Alla sera si organizza una pizza con gli amici e Ciccio e Pino non possiamo invitarli perchè non hanno il green pass.
“Devono fare un prelievo per andare in pizzeria.”
“Loro non ci credono, non è che non abbiano paura di morire o di infettare qualcuno, è che proprio non si fidano di quella gente. Neanche voi vi fidavate prima della pandemia, insomma, lo avete sempre pensato che sono degli stronzi senza dignità. Gli avete dato dei ladri incompetenti per dieci anni, da quando hanno acquistato competenza e fiducia?”.
“Dimmi un po’, sei un novax?”
“Che diavolo… no, è un pensiero come tanti altri, lo buttata lì, io novax, ma smettetela”
“Posso vedere il tuo green pass?”
“Ho il cellulare scarico”
“Va bene, ma noi non li vogliamo, Ciccio e Pino, la pizza gliela portiamo a casa appena finiamo, ci prendiamo un caffè con loro”.
“Ma allora che differenza fa?”
Mi guardano storto, provo ad impormi di stare zitto prima di scatenare una rivoluzione. Sono intransigenti, non vogliono che qualcuno l’infetti in un locale pubblico, non è il modo migliore per morire, sarebbe come avere un infarto a Disneyland.
“Senti, questa è la legge, funziona così, per guidare ci vuole la patente, altrimenti la macchina non te la compri. Per mangiare la pizza ci vuole la patente, altrimenti ti fai lo sfincione a casa”.
Lo so, voi lo reputate giusto, va bene, non sono un partigiano, non posso di certo attaccare casa Draghi e tenerlo in ostaggio, così deve andare e così andrà, ma è una sensazione nuova, come quella di dover rimanere a casa e non poter uscire se non per far pisciare il cane.
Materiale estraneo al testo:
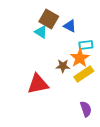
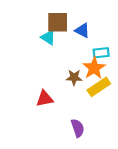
brown square: (49, 19) -> (58, 22), turned -30
red triangle: (38, 84) -> (45, 99), size x0.7
purple semicircle: (86, 109) -> (78, 128), moved

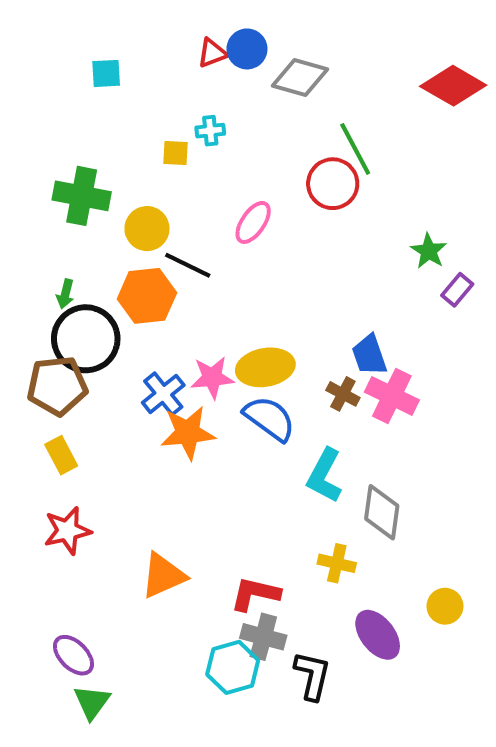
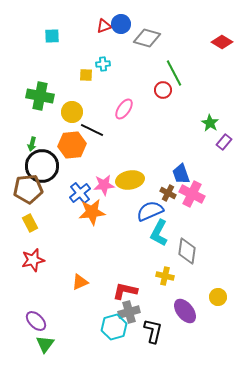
red diamond: (453, 86) -> (222, 42), size x0.7
red circle: (333, 184) -> (163, 90), size x0.7
blue semicircle: (269, 418) -> (150, 211), moved, turned -60
orange triangle: (163, 576) -> (80, 282), size x0.7
gray cross: (263, 637) -> (129, 312), turned -30

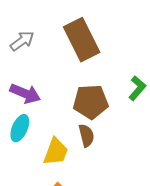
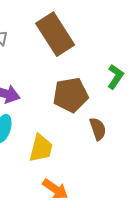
brown semicircle: (86, 136) -> (98, 129), moved

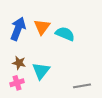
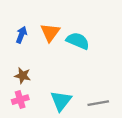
blue arrow: (18, 29) -> (21, 35), size x0.6
cyan triangle: (41, 71) -> (61, 101), moved

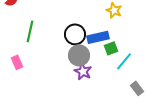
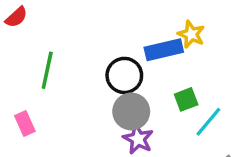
blue rectangle: (98, 37) -> (164, 50), moved

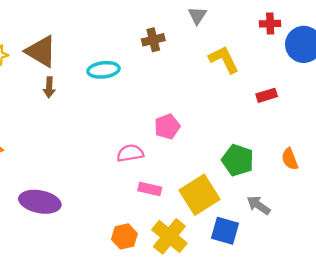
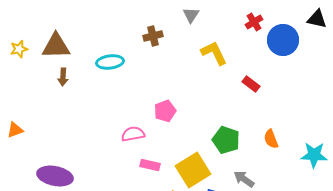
red cross: (270, 24) -> (254, 22), turned -30
brown triangle: (41, 51) -> (56, 46), turned -32
red rectangle: (267, 95) -> (251, 84), turned 54

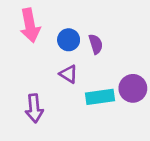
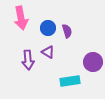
cyan rectangle: (100, 97) -> (70, 81), moved
purple arrow: (34, 108) -> (28, 60), moved

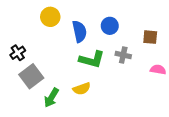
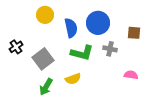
blue circle: (110, 26) -> (98, 23), size x1.5
pink semicircle: (158, 70) -> (131, 75), moved
gray square: (31, 76) -> (43, 59), moved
Ma se prima tutti rimanevamo in casa ed era un po’ una sorta di fratellanza, adesso ci sono minoranze, persone con meno privilegi di altre, probabilmente ne avete qualcuna anche in famiglia, sei un tedesco con un ebreo in soffitta.
Nessuna polemica, non mi attaccate, a voi il presidente del consiglio che da presidente della BCE creò la prima ingerenza europea ai danni di uno stato sovrano (ai danni del suo stato) facendo chiudere 900 ospedali, sta simpatico perchè si occupa della vostra salute, a me no, ma non per questo siamo nemici.
A me per esempio piace Lou Reed e un sacco di gente sostiene che fosse stonato: lo era, ma non cantava la traviata, cantava poesie.
Draghi sostiene che tutta quella gente fuori dal bar morirà presto ed è difficile, sapete, guardare quei poveri moribondi trascinarsi per le strade con la bibita portata da casa e la cugina vaccinata che fa loro la spesa.
Un tizio alla vetrina mi fa toctoc col dito.
“Lascialo perdere” mi dice il cassiere, “non è vaccinato”.
Mi scrive una frase sul paint del cellulare: “Mi porti una birra?”
Il mio amico mi frena, mi afferra per un braccio e mi dice di starmene seduto.
“Non puoi continuare così, vuoi fare da cameriere ai novax per tutta la vita?”
“Non vivranno in eterno, voglio solo rendere dignitosi i loro ultimi giorni”
“Lo hanno voluto loro, nessuno li ha obbligati a rifiutare l’obbligo, devi lasciarli andare, devi scordarteli”.
Prima erano dei nostri, eravamo tutti nella stessa curva allo stadio a tifare Palermo, li abbracciavamo, ci sostenevamo a vicenda. Lui, il mio amico intendo, lo ricorda bene, non è una cattiva persona, sorride e mi suggerisce di tenermi stretti quei giorni, poi mi cede il suo posto che dà le spalle alla vetrina.
Bevo la mia birra e sento ancora toctoc per almeno dieci minuti, poi più niente.
Una pattuglia ha esortato il moribondo ad allontanarsi dal locale, lui ha opposto resistenza. Un paio di persone hanno fatto il tifo per lui, animate da quella insana e pericolosa fierezza che si era placata da mesi, poi tutto è tornato alla normalità.
Mi ha raccontato la vicenda il mio amico, io non mi sono mai voltato un istante per imparare ad adattarmi una buona volta.
“Ho avuto come l’impressione che la gente volesse essere al suo posto, sai?”
“Impossibile, nessuno vorrebbe morire solo per contraddire una legge”
“Già, nessuno” rispondo e ordino un’altra pinta.